YOUR TASK: The response should contain every entry, reproduced exactly.

*** MATERIAL SHOWN ***

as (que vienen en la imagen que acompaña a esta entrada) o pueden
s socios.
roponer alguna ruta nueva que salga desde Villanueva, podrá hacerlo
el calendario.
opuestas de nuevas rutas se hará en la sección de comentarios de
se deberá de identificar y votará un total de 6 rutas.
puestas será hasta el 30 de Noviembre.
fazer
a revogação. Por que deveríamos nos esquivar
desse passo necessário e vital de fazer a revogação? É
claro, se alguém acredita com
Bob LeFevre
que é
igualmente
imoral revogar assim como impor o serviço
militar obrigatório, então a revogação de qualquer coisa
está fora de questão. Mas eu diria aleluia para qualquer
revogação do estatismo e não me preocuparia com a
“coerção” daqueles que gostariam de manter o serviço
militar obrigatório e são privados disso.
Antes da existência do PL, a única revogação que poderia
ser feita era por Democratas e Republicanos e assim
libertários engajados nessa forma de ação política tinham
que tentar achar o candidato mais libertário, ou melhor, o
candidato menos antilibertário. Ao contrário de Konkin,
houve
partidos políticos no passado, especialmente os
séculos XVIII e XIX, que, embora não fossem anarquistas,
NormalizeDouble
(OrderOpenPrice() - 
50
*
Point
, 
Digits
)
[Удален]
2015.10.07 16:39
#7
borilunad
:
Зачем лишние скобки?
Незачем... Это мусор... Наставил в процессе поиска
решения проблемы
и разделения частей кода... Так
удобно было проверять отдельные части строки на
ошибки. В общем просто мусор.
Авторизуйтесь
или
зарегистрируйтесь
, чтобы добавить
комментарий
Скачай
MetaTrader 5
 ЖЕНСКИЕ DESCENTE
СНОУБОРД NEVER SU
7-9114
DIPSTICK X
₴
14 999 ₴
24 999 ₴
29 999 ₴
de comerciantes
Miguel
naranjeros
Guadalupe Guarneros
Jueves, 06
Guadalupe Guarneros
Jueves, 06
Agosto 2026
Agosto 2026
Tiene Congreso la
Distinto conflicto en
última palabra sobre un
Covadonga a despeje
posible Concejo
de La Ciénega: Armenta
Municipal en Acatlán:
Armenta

***

ANSWER FOR THIS EXERCISE:
as (que vienen en la imagen que acompaña a esta entrada) o pueden
s socios.
roponer alguna ruta nueva que salga desde Villanueva, podrá hacerlo
el calendario.
opuestas de nuevas rutas se hará en la sección de comentarios de
se deberá de identificar y votará un total de 6 rutas.
puestas será hasta el 30 de Noviembre.
fazer
a revogação. Por que deveríamos nos esquivar
desse passo necessário e vital de fazer a revogação? É
claro, se alguém acredita com
Bob LeFevre
que é
igualmente
imoral revogar assim como impor o serviço
militar obrigatório, então a revogação de qualquer coisa
está fora de questão. Mas eu diria aleluia para qualquer
revogação do estatismo e não me preocuparia com a
“coerção” daqueles que gostariam de manter o serviço
militar obrigatório e são privados disso.
Antes da existência do PL, a única revogação que poderia
ser feita era por Democratas e Republicanos e assim
libertários engajados nessa forma de ação política tinham
que tentar achar o candidato mais libertário, ou melhor, o
candidato menos antilibertário. Ao contrário de Konkin,
houve
partidos políticos no passado, especialmente os
séculos XVIII e XIX, que, embora não fossem anarquistas,
NormalizeDouble
(OrderOpenPrice() - 
50
*
Point
, 
Digits
)
[Удален]
2015.10.07 16:39
#7
borilunad
:
Зачем лишние скобки?
Незачем... Это мусор... Наставил в процессе поиска
решения проблемы
и разделения частей кода... Так
удобно было проверять отдельные части строки на
ошибки. В общем просто мусор.
Авторизуйтесь
или
зарегистрируйтесь
, чтобы добавить
комментарий
Скачай
MetaTrader 5
 ЖЕНСКИЕ DESCENTE
СНОУБОРД NEVER SU
7-9114
DIPSTICK X
₴
14 999 ₴
24 999 ₴
29 999 ₴
de comerciantes
Miguel
naranjeros
Guadalupe Guarneros
Jueves, 06
Guadalupe Guarneros
Jueves, 06
Agosto 2026
Agosto 2026
Tiene Congreso la
Distinto conflicto en
última palabra sobre un
Covadonga a despeje
posible Concejo
de La Ciénega: Armenta
Municipal en Acatlán:
Armenta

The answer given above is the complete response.